### PROBLEM DETAILS:
Would you restate, exactly as they appear, the lines from the one containing "Les Rolling Stones menacent à nouveau Don" through the end of the data below?

### DATA EXTRACTS:
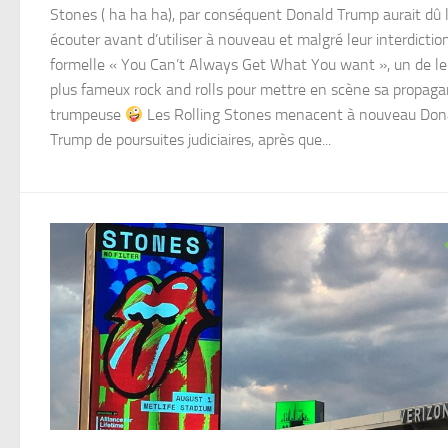
Stones ( ha ha ha), par conséquent Donald Trump aurait dû 
écouter avant d’utiliser à nouveau et malgré leur interdictio
formelle « You Can’t Always Get What You want », un de le
plus fameux rock and rolls pour mettre en scène sa propag
trumpeuse
Les Rolling Stones menacent à nouveau Don
Trump de poursuites judiciaires, après que...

### SOLUTION TO THIS EXERCISE:
Les Rolling Stones menacent à nouveau Don
Trump de poursuites judiciaires, après que...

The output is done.